GLM-4.6 — September 2025¶

What Changed¶

Zhipu AI's GLM-4.6 is a 357B-parameter MoE model (32B active per forward pass) released open-weight under MIT license in September 2025. It extends context from 128K (GLM-4.5) to 200K tokens with 128K-token output support — enabling long-form generation at a scale most models cannot match. The GLM family has deep roots in GLM (General Language Model) pretraining, which uses autoregressive blank infilling rather than causal LM or masked LM as the pretraining objective.

Key Technical Details¶

GLM pretraining objective: the model predicts shuffled spans in a document using bidirectional attention for the context and causal attention for each span:

\[ \mathcal{L}_{\text{GLM}} = -\mathbb{E}\left[\sum_{s \in S} \log P_\theta(s \mid x_{\text{corrupt}}, s_{<i})\right] \]

where \(S\) is the set of masked spans and \(x_{\text{corrupt}}\) is the text with those spans replaced by mask tokens.

In Plain English

GLM unifies the MLM objective (bidirectional context, like BERT) with the autoregressive objective (left-to-right generation within each span, like GPT) in a single pretraining task.

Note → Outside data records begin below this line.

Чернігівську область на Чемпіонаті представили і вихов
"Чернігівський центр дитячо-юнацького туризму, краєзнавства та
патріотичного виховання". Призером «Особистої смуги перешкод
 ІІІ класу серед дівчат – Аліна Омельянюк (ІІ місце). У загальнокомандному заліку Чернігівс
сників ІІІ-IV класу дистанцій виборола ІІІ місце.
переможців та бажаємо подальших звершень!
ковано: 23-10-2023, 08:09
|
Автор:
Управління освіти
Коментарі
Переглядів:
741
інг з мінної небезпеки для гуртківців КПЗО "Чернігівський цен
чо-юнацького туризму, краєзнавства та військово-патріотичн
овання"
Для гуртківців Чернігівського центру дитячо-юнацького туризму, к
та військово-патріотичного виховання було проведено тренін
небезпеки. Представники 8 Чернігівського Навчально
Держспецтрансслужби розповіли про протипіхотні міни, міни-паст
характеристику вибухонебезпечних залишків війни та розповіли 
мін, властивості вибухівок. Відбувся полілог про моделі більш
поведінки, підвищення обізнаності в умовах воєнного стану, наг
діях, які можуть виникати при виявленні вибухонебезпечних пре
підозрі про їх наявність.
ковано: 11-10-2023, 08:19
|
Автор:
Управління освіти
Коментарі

The model sees full surrounding context when encoding, but generates each masked span sequentially — training understanding and generation jointly.

Agentic capabilities in GLM-4.6 are enhanced via RL-trained tool use: the model autonomously plans, invokes tools, and coordinates across tool calls without explicit orchestration code.

Technical Details

Architecture: MoE Transformer, 357B total / ~32B active parameters.
Context: 200K input, 128K output — one of the highest output-token limits available.
License: MIT/Apache 2.0 — commercially permissive.
Languages: strong Chinese and English, 24 additional languages.
GLM-Z1: companion reasoning model with "deep thinking" mode.
GLM-4-32B: a dense 32B variant trained on 15T tokens, competitive with much larger models.

Practical Implications¶

128K output enables single-session artifacts (books, large codebases, data dumps) that previously required chunking and stitching — but also raises moderation and storage obligations. MoE serving needs expert-aware batching: not all 357B parameters run per token — monitor routing imbalance. Open weights ease on-prem deployment; still verify license terms for your use case.

Interview Questions

How does the GLM pretraining objective differ from BERT's MLM and GPT's causal LM? What tasks does each objective best prepare the model for?
Why is a 200K output token limit practically significant, and what types of tasks become possible that were not with a 4K output limit?
How does MoE sparsity (32B active out of 357B total) affect per-token inference cost vs. a dense 32B model?

Code Example¶

Illustrative size vs. active parameters comparison (conceptual):

Total parameters:    357B  (all experts stored)
Active per token:    ~32B  (top-K experts per layer)
Dense baseline:      32B   (full FFN every layer — different FLOPs profile)

For integration, use the vendor's OpenAI-compatible or native API as documented for GLM-4.6; set max_tokens with awareness of the 128K output ceiling for long generations.